After three weeks of either working or being in training classes six days a week, having yesterday and today off was utter bliss. As a result, my yard looks as though someone actually lives in this place. Mowing the grass was an adventure in itself. The grass was about three inches too long for my most awesome reel mower to be much help, so I hauled the "normal" mower out of the garage. After a moment of begging God to make it start, I yanked the start cord. It promptly stopped dead at half length and repeated to do so occasionally, surprisingly, my arm remained attached to my shoulder even at the point where I glanced at the driveway, fully expecting to see it lying there. Maybe the mower needed more oil. It did. Nothing to do but swallow my pride, walk into Advance Auto, and politely inquire, "What type of oil do you think my mower needs?" But wait, it gets better. Obviously, the mower engine is of a rather delicate sort. If I took more than a half swath and pushed any faster than a snail's pace, it died. And so, every few minutes, I was hauling away at that ol' starter cord again. I think I'll get the blades of my reel mower sharpened next week.

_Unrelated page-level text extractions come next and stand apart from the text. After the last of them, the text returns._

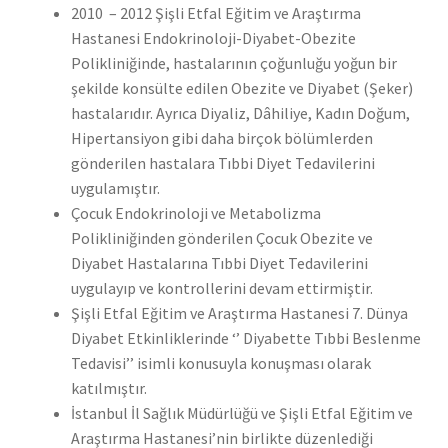
2010 – 2012 Şişli Etfal Eğitim ve Araştırma
Hastanesi Endokrinoloji-Diyabet-Obezite
Polikliniğinde, hastalarının çoğunluğu yoğun bir
şekilde konsülte edilen Obezite ve Diyabet (Şeker)
hastalarıdır. Ayrıca Diyaliz, Dâhiliye, Kadın Doğum,
Hipertansiyon gibi daha birçok bölümlerden
gönderilen hastalara Tıbbi Diyet Tedavilerini
uygulamıştır.
Çocuk Endokrinoloji ve Metabolizma
Polikliniğinden gönderilen Çocuk Obezite ve
Diyabet Hastalarına Tıbbi Diyet Tedavilerini
uygulayıp ve kontrollerini devam ettirmiştir.
Şişli Etfal Eğitim ve Araştırma Hastanesi 7. Dünya
Diyabet Etkinliklerinde ‘’ Diyabette Tıbbi Beslenme
Tedavisi’’ isimli konusuyla konuşması olarak
katılmıştır.
İstanbul İl Sağlık Müdürlüğü ve Şişli Etfal Eğitim ve
Araştırma Hastanesi’nin birlikte düzenlediği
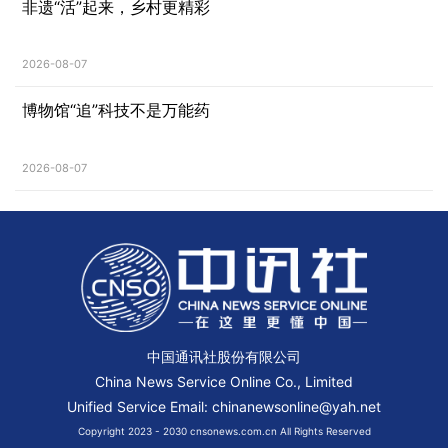
非遗“活”起来，乡村更精彩
2026-08-07
博物馆“追”科技不是万能药
2026-08-07
中国通讯社股份有限公司
China News Service Online Co., Limited
Unified Service Email: chinanewsonline@yah.net
Copyright 2023 - 2030 cnsonews.com.cn All Rights Reserved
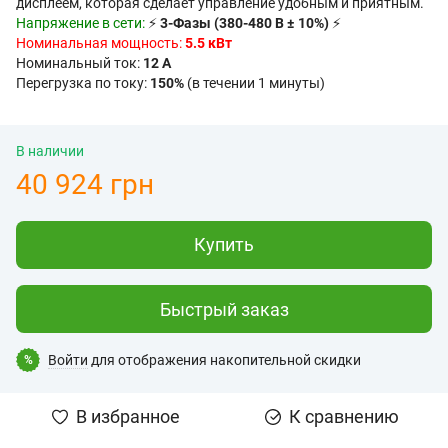
дисплеем, которая сделает управление удобным и приятным.
Напряжение в сети:
⚡
3-Фазы (380-480 В ± 10%)
⚡
Номинальная мощность:
5.5 кВт
Номинальный ток:
12 А
Перегрузка по току:
150%
(в течении 1 минуты)
В наличии
40 924 грн
Купить
Быстрый заказ
Войти
для отображения накопительной скидки
%
В избранное
К сравнению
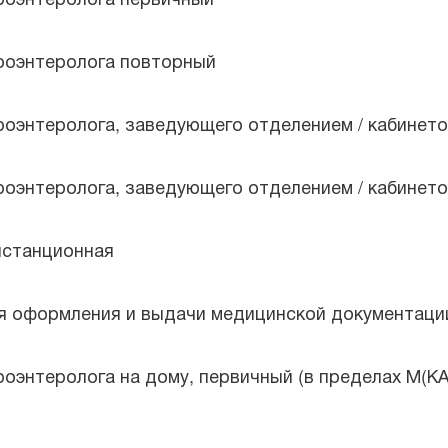
троэнтеролога повторный
троэнтеролога, заведующего отделением / кабинет
троэнтеролога, заведующего отделением / кабинет
истанционная
ля оформления и выдачи медицинской документаци
роэнтеролога на дому, первичный (в пределах М(КА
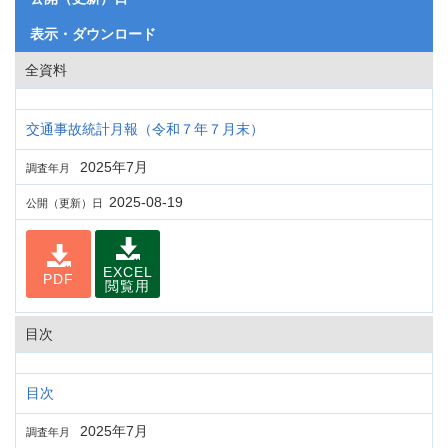
表示・ダウンロード
全資料
交通事故統計月報（令和７年７月末）
2025年7月
調査年月
2025-08-19
公開（更新）日
EXCEL
PDF
閲覧用
目次
目次
2025年7月
調査年月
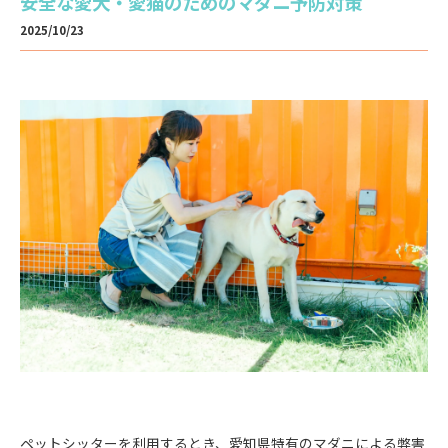
安全な愛犬・愛猫のためのマダニ予防対策
2025/10/23
ペットシッターを利用するとき、愛知県特有のマダニによる弊害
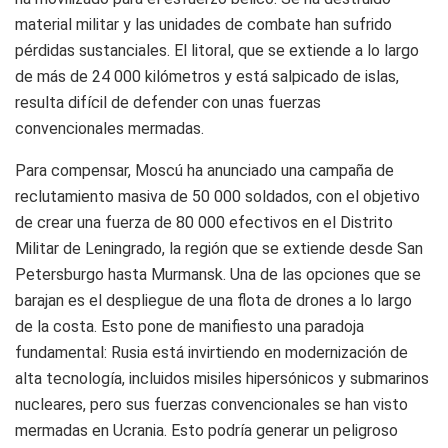
material militar y las unidades de combate han sufrido
pérdidas sustanciales. El litoral, que se extiende a lo largo
de más de 24 000 kilómetros y está salpicado de islas,
resulta difícil de defender con unas fuerzas
convencionales mermadas.
Para compensar, Moscú ha anunciado una campaña de
reclutamiento masiva de 50 000 soldados, con el objetivo
de crear una fuerza de 80 000 efectivos en el Distrito
Militar de Leningrado, la región que se extiende desde San
Petersburgo hasta Murmansk. Una de las opciones que se
barajan es el despliegue de una flota de drones a lo largo
de la costa. Esto pone de manifiesto una paradoja
fundamental: Rusia está invirtiendo en modernización de
alta tecnología, incluidos misiles hipersónicos y submarinos
nucleares, pero sus fuerzas convencionales se han visto
mermadas en Ucrania. Esto podría generar un peligroso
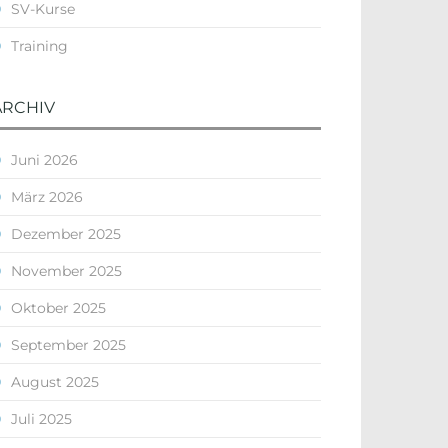
SV-Kurse
Training
ARCHIV
Juni 2026
März 2026
Dezember 2025
November 2025
Oktober 2025
September 2025
August 2025
Juli 2025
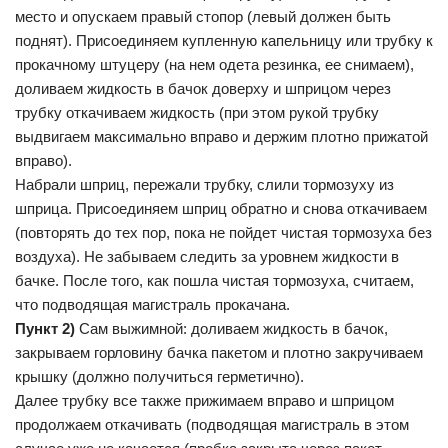
место и опускаем правый стопор (левый должен быть
поднят). Присоединяем купленную капельницу или трубку к
прокачному штуцеру (на нем одета резинка, ее снимаем),
доливаем жидкость в бачок доверху и шприцом через
трубку откачиваем жидкость (при этом рукой трубку
выдвигаем максимально вправо и держим плотно прижатой
вправо).
Набрали шприц, пережали трубку, слили тормозуху из
шприца. Присоединяем шприц обратно и снова откачиваем
(повторять до тех пор, пока не пойдет чистая тормозуха без
воздуха). Не забываем следить за уровнем жидкости в
бачке. После того, как пошла чистая тормозуха, считаем,
что подводящая магистраль прокачана.
Пункт 2)
Сам выжимной: доливаем жидкость в бачок,
закрываем горловину бачка пакетом и плотно закручиваем
крышку (должно получиться герметично).
Далее трубку все также прижимаем вправо и шприцом
продолжаем откачивать (подводящая магистраль в этом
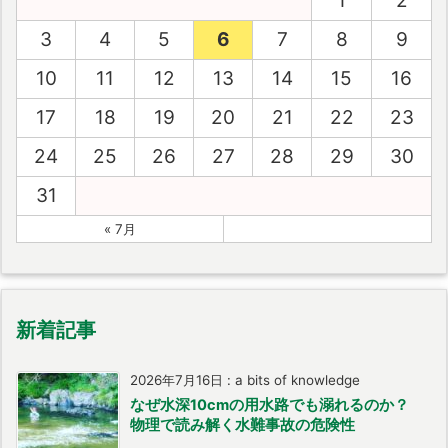
1
2
3
4
5
6
7
8
9
10
11
12
13
14
15
16
17
18
19
20
21
22
23
24
25
26
27
28
29
30
31
« 7月
新着記事
2026年7月16日
:
a bits of knowledge
なぜ水深10cmの用水路でも溺れるのか？
物理で読み解く水難事故の危険性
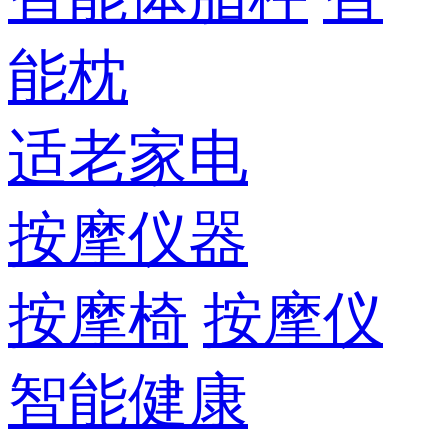
能枕
适老家电
按摩仪器
按摩椅
按摩仪
智能健康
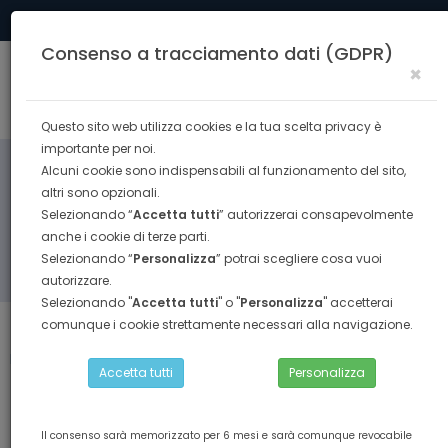
Tel. 0574 40291
formazione@confesercenti.prato.it
Consenso a tracciamento dati (GDPR)
×
Togg
navig
Questo sito web utilizza cookies e la tua scelta privacy è
importante per noi.
Alcuni cookie sono indispensabili al funzionamento del sito,
altri sono opzionali.
Selezionando “
Accetta tutti
” autorizzerai consapevolmente
anche i cookie di terze parti.
Selezionando “
Personalizza
” potrai scegliere cosa vuoi
RICERCA
autorizzare.
Selezionando "
Accetta tutti
" o "
Personalizza
" accetterai
comunque i cookie strettamente necessari alla navigazione.
Torna indietro
Home
ABILITAZIONE PROFESSIONALE
Accetta tutti
Personalizza
promotur - tecnico per la promozione di prodotti e servizi
turistici con attenzione alle risorse, opportunita' ed eventi del
territorio
Il consenso sarà memorizzato per 6 mesi e sarà comunque revocabile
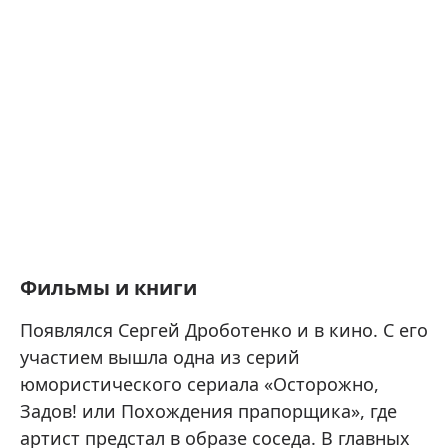
Фильмы и книги
Появлялся Сергей Дроботенко и в кино. С его
участием вышла одна из серий
юмористического сериала «Осторожно,
Задов! или Похождения прапорщика», где
артист предстал в образе соседа. В главных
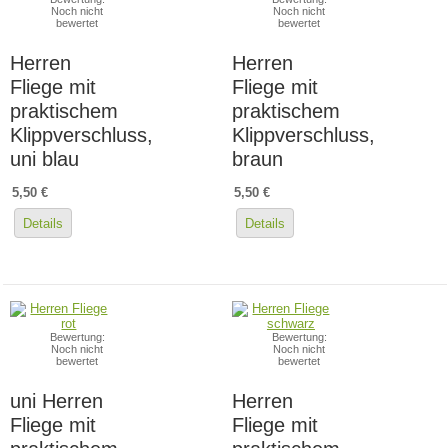
Noch nicht
Noch nicht
bewertet
bewertet
Herren
Herren
Fliege mit
Fliege mit
praktischem
praktischem
Klippverschluss,
Klippverschluss,
uni blau
braun
5,50 €
5,50 €
Details
Details
Bewertung:
Bewertung:
Noch nicht
Noch nicht
bewertet
bewertet
uni Herren
Herren
Fliege mit
Fliege mit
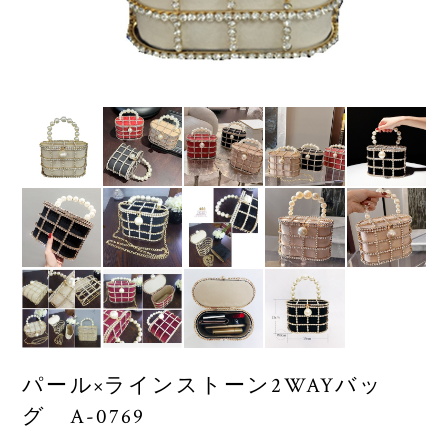
パール×ラインストーン2WAYバッ
グ A-0769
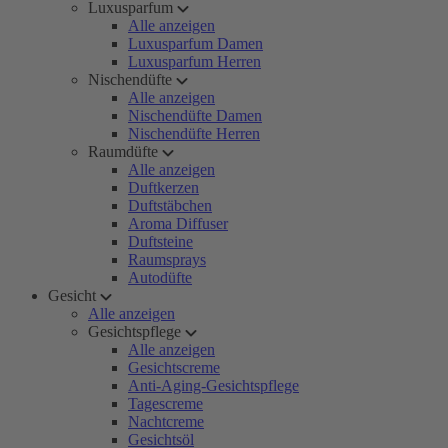
Luxusparfum
Alle anzeigen
Luxusparfum Damen
Luxusparfum Herren
Nischendüfte
Alle anzeigen
Nischendüfte Damen
Nischendüfte Herren
Raumdüfte
Alle anzeigen
Duftkerzen
Duftstäbchen
Aroma Diffuser
Duftsteine
Raumsprays
Autodüfte
Gesicht
Alle anzeigen
Gesichtspflege
Alle anzeigen
Gesichtscreme
Anti-Aging-Gesichtspflege
Tagescreme
Nachtcreme
Gesichtsöl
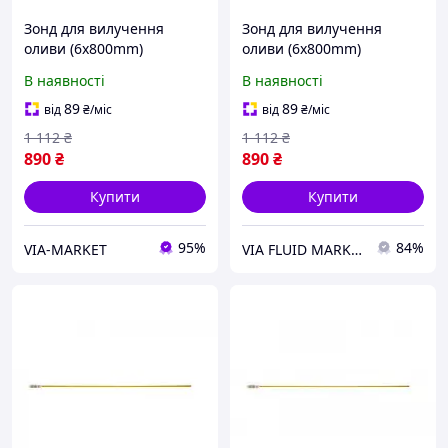
Зонд для вилучення
Зонд для вилучення
оливи (6x800mm)
оливи (6x800mm)
MAGNETI MARELLI
MAGNETI MARELLI
В наявності
В наявності
89
89
від
₴
/міс
від
₴
/міс
1 112
₴
1 112
₴
890
₴
890
₴
Купити
Купити
95%
84%
VIA-MARKET
VIA FLUID MARKET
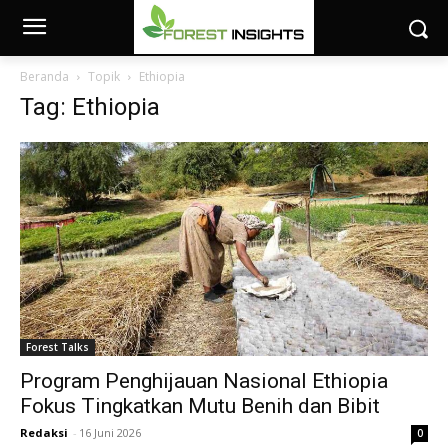
Beranda
Topik
Ethiopia
Tag: Ethiopia
Forest Talks
Program Penghijauan Nasional Ethiopia
Fokus Tingkatkan Mutu Benih dan Bibit
Redaksi
-
16 Juni 2026
0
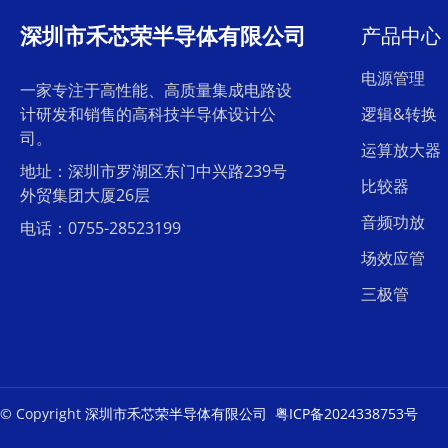
深圳市禾芯荣半导体有限公司
产品中心
电源管理
一家专注于高性能、高质量集成电路设
计研发和销售的高科技半导体设计公
逻辑&转换
司。
运算放大器
地址：深圳市罗湖区东门中兴路239号
比较器
外贸集团大厦26层
音频功放
电话：0755-28523199
场效应管
三极管
© Copyright
深圳市禾芯荣半导体有限公司
粤ICP备2024338753号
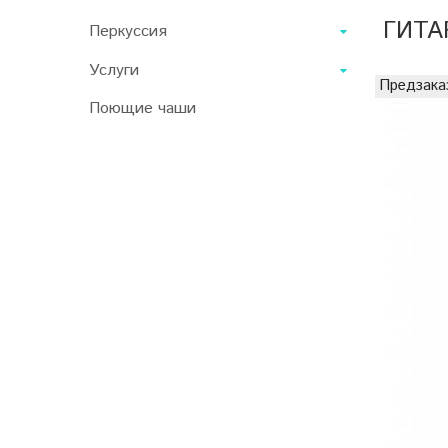
ГИТА
Перкуссия
Услуги
Предзака
Поющие чаши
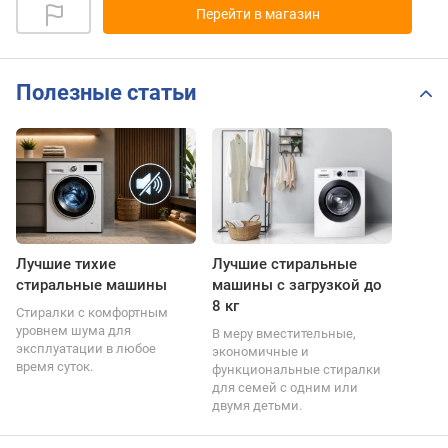
Перейти в магазин
Полезные статьи
Лучшие тихие
Лучшие стиральные
стиральные машины
машины с загрузкой до
8 кг
Стиралки с комфортным
уровнем шума для
В меру вместительные,
эксплуатации в любое
экономичные и
время суток.
функциональные стиралки
для семей с одним или
двумя детьми.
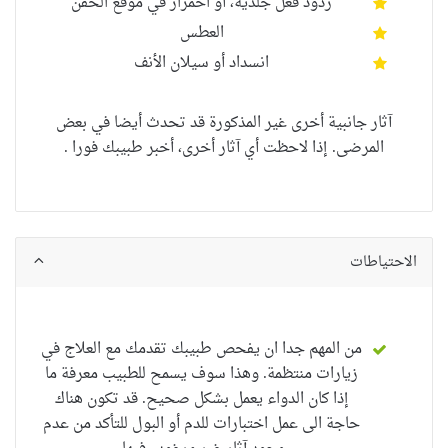
ردود فعل جلدية، أو
احمرار
في موقع الحقن
العطس
انسداد أو سيلان الأنف
آثار جانبية أخرى غير المذكورة قد تحدث أيضا في بعض
المرضى. إذا لاحظت أي آثار أخرى، أخبر طبيبك فورا .
الاحتياطات
من المهم جدا ان يفحص طبيبك تقدمك مع العلاج في
زيارات منتظمة. وهذا سوف يسمح للطبيب معرفة ما
إذا كان الدواء يعمل بشكل صحيح. قد تكون هناك
حاجة الى عمل اختبارات للدم أو البول للتأكد من عدم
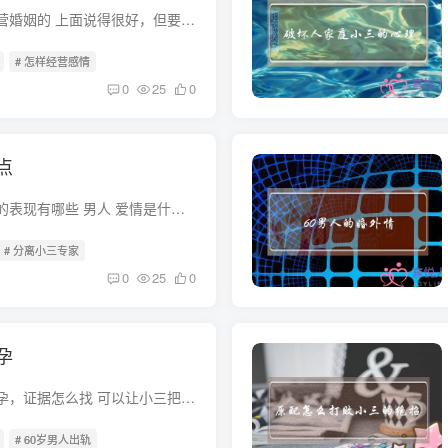
聪明的女人是如何经营婚姻的 上面说得很好，但要做到这些并不容易，需要智慧和观察。我不是女人，我就以男性的思想和想法给你一些建议吧。 其实最重要的还是忍让。只要你先生不出轨，不花心，不...
# 怎样经营感情
0
25
0
点
已婚男彻底爱上情人的表现有哪些 男人 爱情是什么？爱情就是男人对女人无私的给予。真正想给你幸福的男人，会诚心实意的给你这三样东西： 1、爱你的男人会给你足够的时间 2、爱你的男人会给你足...
# 分离小三专家
0
25
0
孕
婚内男的出轨小三怀孕，证据怎么找 可以让小三把孩子生下来，然后拿着老公和孩子的头发或者血液等，去做DNA比对，就可以证明孩子是他的私生子，这样就可以证明他出轨了，并且可以告他重婚罪。 ...
# 60岁男人出轨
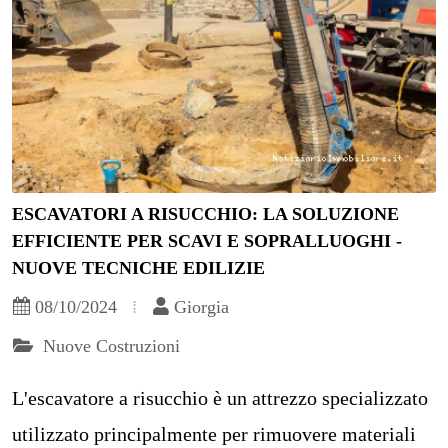
ESCAVATORI A RISUCCHIO: LA SOLUZIONE
EFFICIENTE PER SCAVI E SOPRALLUOGHI -
NUOVE TECNICHE EDILIZIE
08/10/2024
Giorgia
Nuove Costruzioni
L'escavatore a risucchio è un attrezzo specializzato
utilizzato principalmente per rimuovere materiali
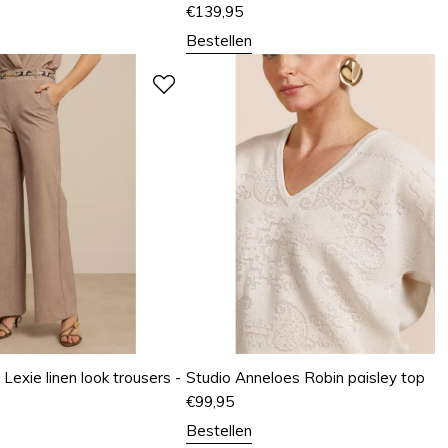
€
139,95
Bestellen
Lexie linen look trousers -
Studio Anneloes Robin paisley top
€
99,95
Bestellen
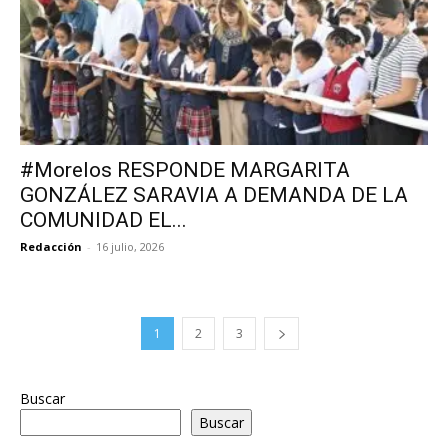
#Morelos RESPONDE MARGARITA
GONZÁLEZ SARAVIA A DEMANDA DE LA
COMUNIDAD EL...
Redacción
-
16 julio, 2026
1
2
3
Buscar
Buscar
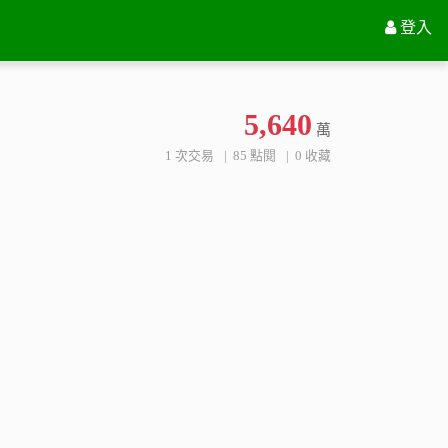
花蓮縣玉里鎮禹東段一小段39地號
登入
5,640
萬
1 次交易
85 點閱
0 收藏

An errand to the Post Office resulted in these great finds at the next-door thrift store:
I'm always on the lookout for good kids' books. I don't know why; I just like them. Besides, I don't want my house to be completely boring when little people come to visit. "Black Cat" is beautiful. It won the Coretta Scott King Award for non-violent social justice. It says a lot in just a few poetic words and modified photographs that are almost abstract. Stunning. I won't do reviews of all the others, but if you ever see them, snatch them up! :) I was especially happy with "Little Women" and "The Hundred and One Dalmatians (unabridged)"... favorites from my early adolescence... and I could NOT believe my eyes when I saw "A Wrinkle in Time"! I started reading a friend's copy nearly a year ago and never finished it. You know that feeling? Like being caught in midair mid-bungee jump? Always wondering what happened? Anyhow, it's been on my "buy the next time I place an Amazon order" ever since. Amazon sure can't beat fifty cents. :D 

Speaking of happy things, my back door makes me smile every time I come home:

The white peony bush in my backyard is absolutely breathtaking... what is more luxurious than bedside flowers?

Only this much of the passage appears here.